Несмотря на все эти хвалебные слова, цензура все же не прошла мимо этой статьи безыменного автора. Цензор, тайный советник Пржецлавский, составивший для председателя Петербургского цензурного комитета В. А. Цеэ уже цитировавшуюся нами докладную записку о направлении первых трех книжек «Современника» за 1863 год, обратил особенное внимание на эту заметку и на критику в ней проекта устава о книгопечатании.
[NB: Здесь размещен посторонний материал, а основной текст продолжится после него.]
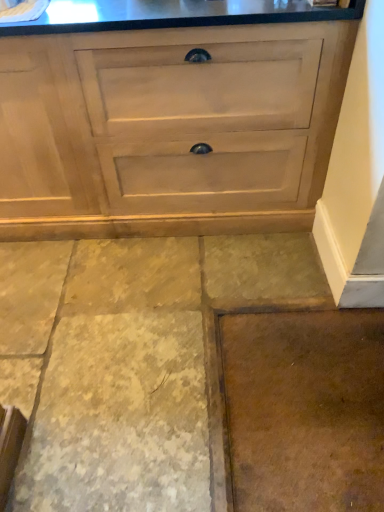 Question: In the image, is matte wood chest of drawers at center positioned in front of or behind brown stone floor at lower center, which ranks as the second concrete in right-to-left order?

Choices:
 (A) front
 (B) behind

Answer: (B)

Question: Based on their sizes in the image, would you say matte wood chest of drawers at center is bigger or smaller than brown stone floor at lower center, which ranks as the second concrete in right-to-left order?

Choices:
 (A) big
 (B) small

Answer: (A)

Question: Which object is positioned closest to the brown stone floor at lower center, marked as the first concrete in a left-to-right arrangement?

Choices:
 (A) brown matte concrete at lower right, the second concrete from the left
 (B) matte wood chest of drawers at center

Answer: (A)

Question: Estimate the real-world distances between objects in this image. Which object is closer to the brown stone floor at lower center, which ranks as the second concrete in right-to-left order?

Choices:
 (A) matte wood chest of drawers at center
 (B) brown matte concrete at lower right, the 1th concrete in the right-to-left sequence

Answer: (B) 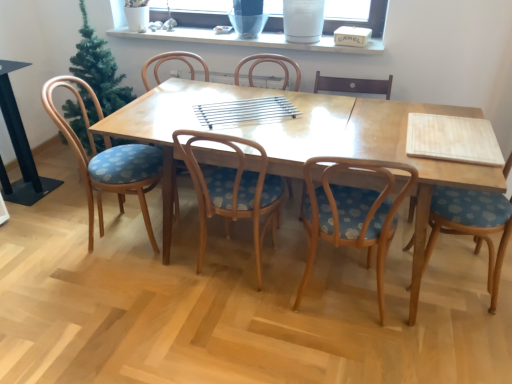 Question: Based on their positions, is blue fabric chair at right, the first chair positioned from the right, located to the left or right of transparent glass window screen at upper center?

Choices:
 (A) left
 (B) right

Answer: (B)

Question: Is point pyautogui.click(x=506, y=175) positioned closer to the camera than point pyautogui.click(x=189, y=19)?

Choices:
 (A) closer
 (B) farther

Answer: (A)

Question: Considering the real-world distances, which object is farthest from the wooden chair with floral cushion at center, the 3th chair in the right-to-left sequence?

Choices:
 (A) transparent glass window screen at upper center
 (B) wooden chair with blue cushion at center, which is counted as the 4th chair, starting from the right
 (C) wooden chair with blue patterned seat at center, which is the second chair in left-to-right order
 (D) wooden chair with blue floral cushion at left, acting as the sixth chair starting from the right
 (E) white ceramic vase at upper center

Answer: (B)

Question: Estimate the real-world distances between objects in this image. Which object is closer to the wooden chair with blue floral cushion at left, acting as the first chair starting from the left?

Choices:
 (A) wooden chair with floral cushion at center, the 3th chair in the right-to-left sequence
 (B) transparent glass window screen at upper center
 (C) light brown wooden table at center
 (D) blue fabric chair at right, the 6th chair in the left-to-right sequence
 (E) wooden chair with blue patterned seat at center, which is the second chair in left-to-right order

Answer: (C) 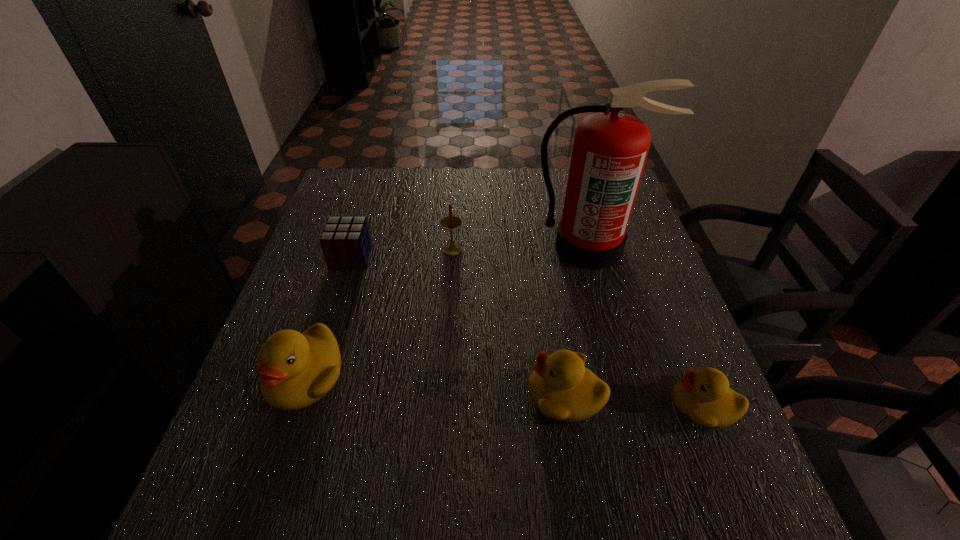 Locate an element on the screen. Image resolution: width=960 pixels, height=540 pixels. fire extinguisher present at the right edge is located at coordinates (610, 148).

Image resolution: width=960 pixels, height=540 pixels. I want to click on object at the near left corner, so click(x=296, y=369).

Identify the location of object located at the near right corner. (703, 397).

In the image, there is a desktop. At what (x,y) coordinates should I click in order to perform the action: click on vacant space at the far edge. Please return your answer as a coordinate pair (x, y). The height and width of the screenshot is (540, 960). Looking at the image, I should click on (539, 170).

Locate an element on the screen. free space at the near edge of the desktop is located at coordinates (416, 457).

What are the coordinates of `free space at the left edge` in the screenshot? It's located at (330, 214).

What are the coordinates of `vacant point at the right edge` in the screenshot? It's located at (633, 241).

You are a GUI agent. You are given a task and a screenshot of the screen. Output one action in this format:
    pyautogui.click(x=<x>, y=<y>)
    Task: Click on the free space at the far left corner of the desktop
    This screenshot has height=540, width=960.
    Given the screenshot: What is the action you would take?
    pyautogui.click(x=370, y=205)

Locate an element on the screen. The height and width of the screenshot is (540, 960). free space that is in between the leftmost duckling and the shortest duckling is located at coordinates (504, 390).

Where is `vacant region between the leftmost duckling and the fourth tallest object`? The height and width of the screenshot is (540, 960). vacant region between the leftmost duckling and the fourth tallest object is located at coordinates (435, 385). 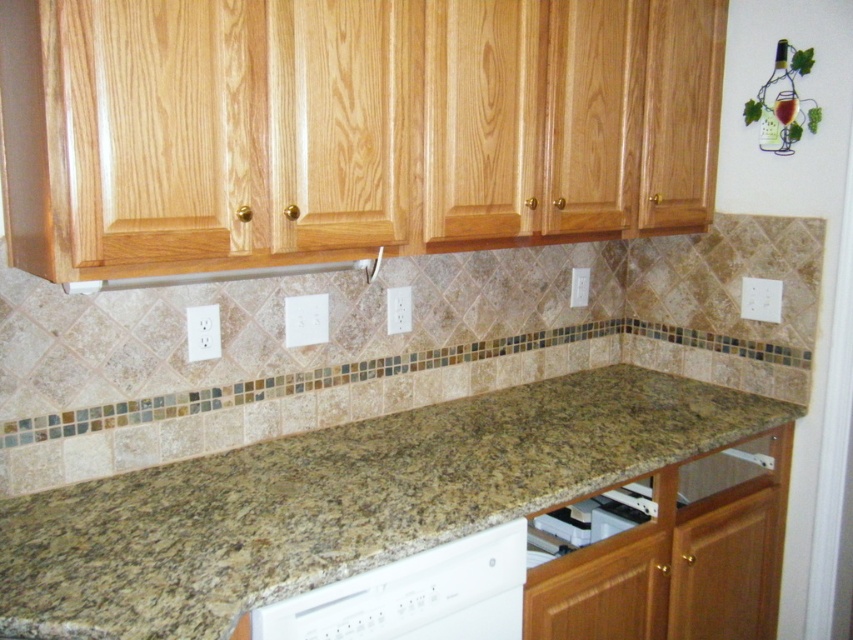 Question: Which object is closer to the camera taking this photo?

Choices:
 (A) white plastic dishwasher at lower center
 (B) white matte dishwasher at lower center

Answer: (B)

Question: Does white matte dishwasher at lower center have a greater width compared to white plastic dishwasher at lower center?

Choices:
 (A) no
 (B) yes

Answer: (B)

Question: Which object appears farthest from the camera in this image?

Choices:
 (A) granite at center
 (B) white plastic dishwasher at lower center

Answer: (B)

Question: Which object is farther from the camera taking this photo?

Choices:
 (A) granite at center
 (B) white plastic dishwasher at lower center

Answer: (B)

Question: Can you confirm if granite at center is smaller than white matte dishwasher at lower center?

Choices:
 (A) no
 (B) yes

Answer: (A)

Question: Does white matte dishwasher at lower center appear over white plastic dishwasher at lower center?

Choices:
 (A) no
 (B) yes

Answer: (A) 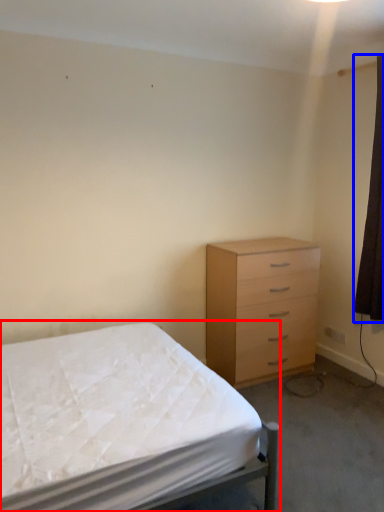 Question: Which point is closer to the camera, bed (highlighted by a red box) or curtain (highlighted by a blue box)?

Choices:
 (A) bed
 (B) curtain

Answer: (A) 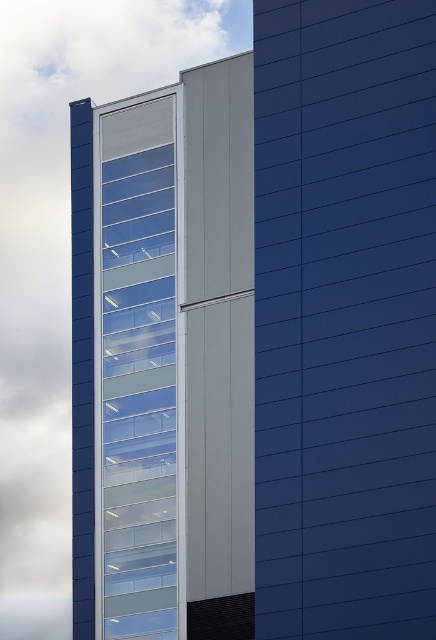 Who is higher up, transparent glass building at center or transparent glass windows at upper left?

transparent glass building at center is higher up.

Does transparent glass building at center appear on the right side of transparent glass windows at upper left?

No, transparent glass building at center is not to the right of transparent glass windows at upper left.

Who is more forward, (75, 97) or (145, 173)?

Point (145, 173) is in front.

Image resolution: width=436 pixels, height=640 pixels. Identify the location of transparent glass building at center. (58, 257). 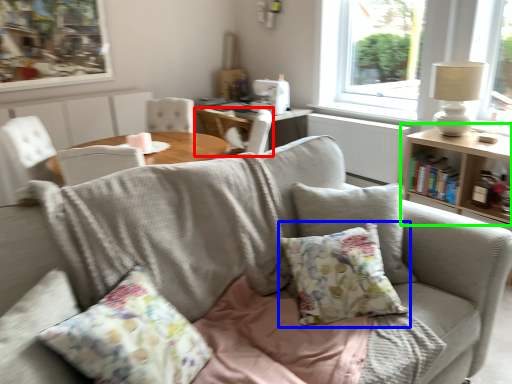 Question: Estimate the real-world distances between objects in this image. Which object is closer to chair (highlighted by a red box), pillow (highlighted by a blue box) or table (highlighted by a green box)?

Choices:
 (A) pillow
 (B) table

Answer: (B) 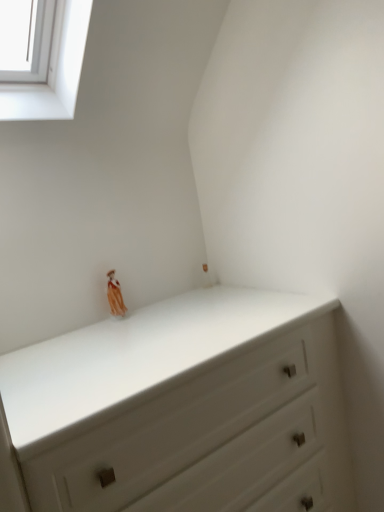 What do you see at coordinates (185, 409) in the screenshot? The width and height of the screenshot is (384, 512). I see `white matte chest of drawers at center` at bounding box center [185, 409].

What do you see at coordinates (53, 70) in the screenshot?
I see `white glass window at upper left` at bounding box center [53, 70].

The width and height of the screenshot is (384, 512). I want to click on white matte chest of drawers at center, so click(x=185, y=409).

From a real-world perspective, is matte orange figurine at upper center physically located above or below white glass window at upper left?

Clearly, from a real-world perspective, matte orange figurine at upper center is below white glass window at upper left.

Is matte orange figurine at upper center to the right of white glass window at upper left from the viewer's perspective?

Indeed, matte orange figurine at upper center is positioned on the right side of white glass window at upper left.

Consider the image. Considering the relative positions of matte orange figurine at upper center and white glass window at upper left in the image provided, is matte orange figurine at upper center behind white glass window at upper left?

Yes, matte orange figurine at upper center is behind white glass window at upper left.

You are a GUI agent. You are given a task and a screenshot of the screen. Output one action in this format:
    pyautogui.click(x=<x>, y=<y>)
    Task: Click on the miniature located below the white glass window at upper left (from the image's perspective)
    The width and height of the screenshot is (384, 512).
    Given the screenshot: What is the action you would take?
    pyautogui.click(x=115, y=295)

Who is smaller, white matte chest of drawers at center or matte orange figurine at upper center?

With smaller size is matte orange figurine at upper center.

How different are the orientations of white matte chest of drawers at center and matte orange figurine at upper center in degrees?

The angular difference between white matte chest of drawers at center and matte orange figurine at upper center is 0.114 degrees.

Is white matte chest of drawers at center wider or thinner than matte orange figurine at upper center?

white matte chest of drawers at center is wider than matte orange figurine at upper center.

Is matte orange figurine at upper center not near white matte chest of drawers at center?

They are positioned close to each other.

Would you say white matte chest of drawers at center is part of matte orange figurine at upper center's contents?

Definitely not — white matte chest of drawers at center is not inside matte orange figurine at upper center.

Considering the points (107, 293) and (239, 457), which point is behind, point (107, 293) or point (239, 457)?

Positioned behind is point (107, 293).

Who is smaller, white glass window at upper left or white matte chest of drawers at center?

With smaller size is white glass window at upper left.

Is white glass window at upper left to the right of white matte chest of drawers at center from the viewer's perspective?

No, white glass window at upper left is not to the right of white matte chest of drawers at center.

Measure the distance from white glass window at upper left to white matte chest of drawers at center.

white glass window at upper left is 1.01 meters from white matte chest of drawers at center.

Would you consider white glass window at upper left to be distant from white matte chest of drawers at center?

That's right, there is a large distance between white glass window at upper left and white matte chest of drawers at center.

Would you say white matte chest of drawers at center is to the left or to the right of white glass window at upper left in the picture?

white matte chest of drawers at center is to the right of white glass window at upper left.

Looking at the image, does white matte chest of drawers at center seem bigger or smaller compared to white glass window at upper left?

Considering their sizes, white matte chest of drawers at center takes up more space than white glass window at upper left.

In order to click on window that is above the white matte chest of drawers at center (from the image's perspective) in this screenshot , I will do `click(53, 70)`.

Who is taller, white matte chest of drawers at center or white glass window at upper left?

white matte chest of drawers at center is taller.

Is white glass window at upper left situated inside matte orange figurine at upper center or outside?

white glass window at upper left cannot be found inside matte orange figurine at upper center.

Which object is closer to the camera, white glass window at upper left or matte orange figurine at upper center?

Positioned in front is white glass window at upper left.

Is white glass window at upper left facing away from matte orange figurine at upper center?

No, matte orange figurine at upper center is not at the back of white glass window at upper left.

This screenshot has width=384, height=512. I want to click on miniature behind the white glass window at upper left, so click(x=115, y=295).

This screenshot has height=512, width=384. What are the coordinates of `miniature that is under the white glass window at upper left (from a real-world perspective)` in the screenshot? It's located at (115, 295).

This screenshot has height=512, width=384. In order to click on miniature above the white matte chest of drawers at center (from a real-world perspective) in this screenshot , I will do tap(115, 295).

Which object lies further to the anchor point white glass window at upper left, white matte chest of drawers at center or matte orange figurine at upper center?

white matte chest of drawers at center is further to white glass window at upper left.

From the image, which object appears to be farther from matte orange figurine at upper center, white matte chest of drawers at center or white glass window at upper left?

white glass window at upper left is further to matte orange figurine at upper center.

From the image, which object appears to be farther from matte orange figurine at upper center, white glass window at upper left or white matte chest of drawers at center?

white glass window at upper left lies further to matte orange figurine at upper center than the other object.

Considering their positions, is matte orange figurine at upper center positioned closer to white matte chest of drawers at center than white glass window at upper left?

Among the two, matte orange figurine at upper center is located nearer to white matte chest of drawers at center.

Considering their positions, is matte orange figurine at upper center positioned further to white glass window at upper left than white matte chest of drawers at center?

white matte chest of drawers at center lies further to white glass window at upper left than the other object.

When comparing their distances from white matte chest of drawers at center, does white glass window at upper left or matte orange figurine at upper center seem closer?

matte orange figurine at upper center.

You are a GUI agent. You are given a task and a screenshot of the screen. Output one action in this format:
    pyautogui.click(x=<x>, y=<y>)
    Task: Click on the miniature between white glass window at upper left and white matte chest of drawers at center vertically
    Image resolution: width=384 pixels, height=512 pixels.
    Given the screenshot: What is the action you would take?
    pyautogui.click(x=115, y=295) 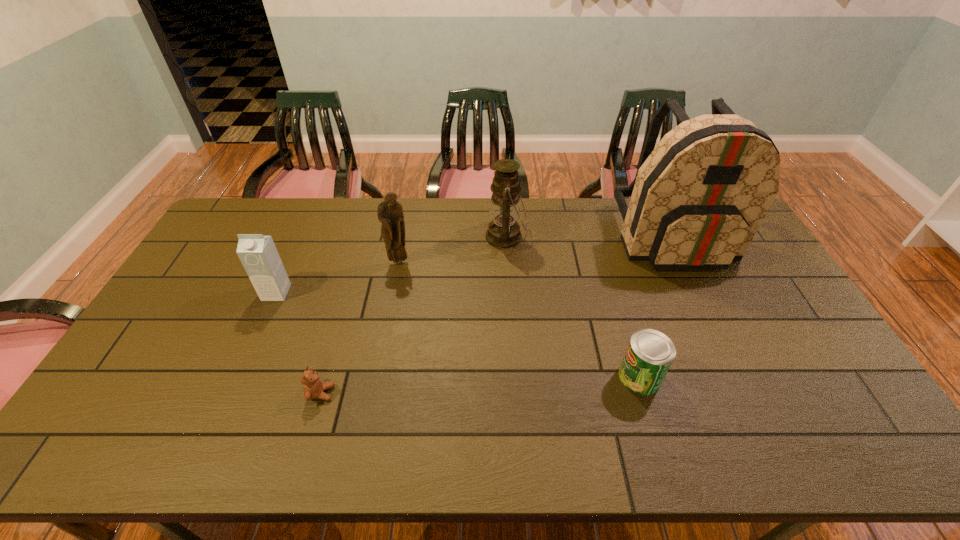 This screenshot has width=960, height=540. I want to click on blank region between the tallest object and the third object from left to right, so click(536, 249).

This screenshot has height=540, width=960. What are the coordinates of `free space that is in between the rightmost object and the third object from right to left` in the screenshot? It's located at (589, 237).

Find the location of `free area in between the carton and the tallest object`. free area in between the carton and the tallest object is located at coordinates (474, 265).

The height and width of the screenshot is (540, 960). What are the coordinates of `free spot between the can and the fifth object from right to left` in the screenshot? It's located at (480, 385).

Point out which object is positioned as the third nearest to the oil lamp. Please provide its 2D coordinates. Your answer should be formatted as a tuple, i.e. [(x, y)], where the tuple contains the x and y coordinates of a point satisfying the conditions above.

[(650, 353)]

Where is `object identified as the second closest to the carton`? The width and height of the screenshot is (960, 540). object identified as the second closest to the carton is located at coordinates (313, 387).

Locate an element on the screen. The width and height of the screenshot is (960, 540). vacant area that satisfies the following two spatial constraints: 1. on the front-facing side of the figurine; 2. on the right side of the second object from right to left is located at coordinates (377, 377).

This screenshot has height=540, width=960. Identify the location of blank space that satisfies the following two spatial constraints: 1. on the front-facing side of the third object from left to right; 2. on the right side of the fifth object from left to right. (377, 377).

This screenshot has width=960, height=540. What are the coordinates of `vacant area that satisfies the following two spatial constraints: 1. on the front side of the second shortest object; 2. on the right side of the oil lamp` in the screenshot? It's located at (515, 377).

You are a GUI agent. You are given a task and a screenshot of the screen. Output one action in this format:
    pyautogui.click(x=<x>, y=<y>)
    Task: Click on the vacant position in the image that satisfies the following two spatial constraints: 1. on the front face of the tallest object; 2. on the face of the fifth object from right to left
    The width and height of the screenshot is (960, 540).
    Given the screenshot: What is the action you would take?
    pos(748,393) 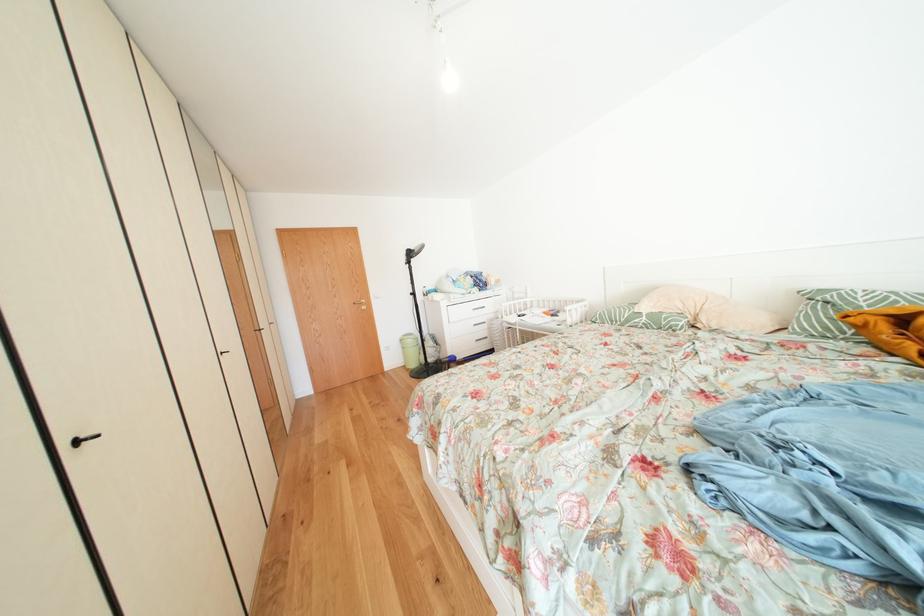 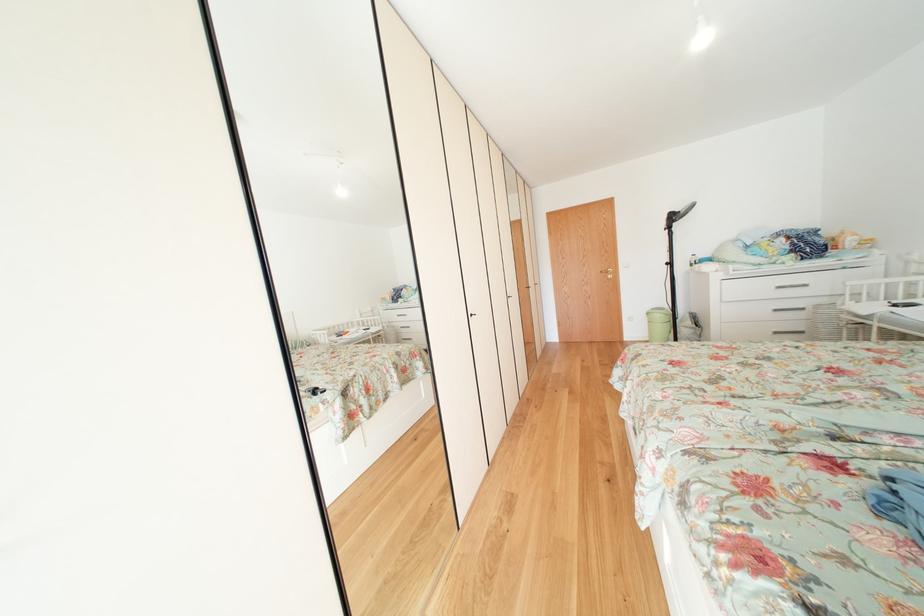 Locate, in the second image, the point that corresponds to the point at 484,330 in the first image.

Цензор указывал, что в заметке этой «осуждается передача ценсуры в ведение министерства внутренних дет, и находил, что такое суждение и осуждение „противно IIIму ї Временных Ценсурных Правил“. „Надобно прибавить, — заключал цензор, — что протест этот не имеет характера искренности; автор сознательно смешивает понятие обыкновенной, так сказать, уличной полиции с понятием о высшей полиции, о полиции слова… Ошибочными выводами своими автор увлекается до того, что в одном месте (стр. 9) говорит: „Положительно можно сказать, что направление (периодических изданий) есть плод предупредительной цензуры“. Из этого следовало бы, что там, где такой ценсуры нет (например, в Англии), газеты не имеют никакого направления (!)“. Подчеркивание слов и восклицательный знак принадлежат самому цензору, за нелепость вывода которого Салтыков, однако, нисколько не ответственен. Особенно опасным показалось цензору то место, в котором автор заметки говорит: „Что мы, русские, не имели до сих пор свободных учреждений и не пользовались парламентарными прениями, — тут, конечно, хорошего мало“. Цензор указывал, что такого рода рассуждения воспрещены как временными цензурными правилами, так и в особенности „известным высочайшим повелением, объявленным собраниям дворянства“ [201]. Как видим, эта небольшая заметка Салтыкова привлекла к себе более чем достаточное внимание рачительного цензора. В его отзыве для нас интереснее всего то место, в котором цензор довольно проницательно усмотрел в прикровенных словах автора отсутствие „характера искренности“… Как видим, Салтыкову не удалось утаить и от цензуры иронический характер ряда своих рассуждений и выражений в этой заметке.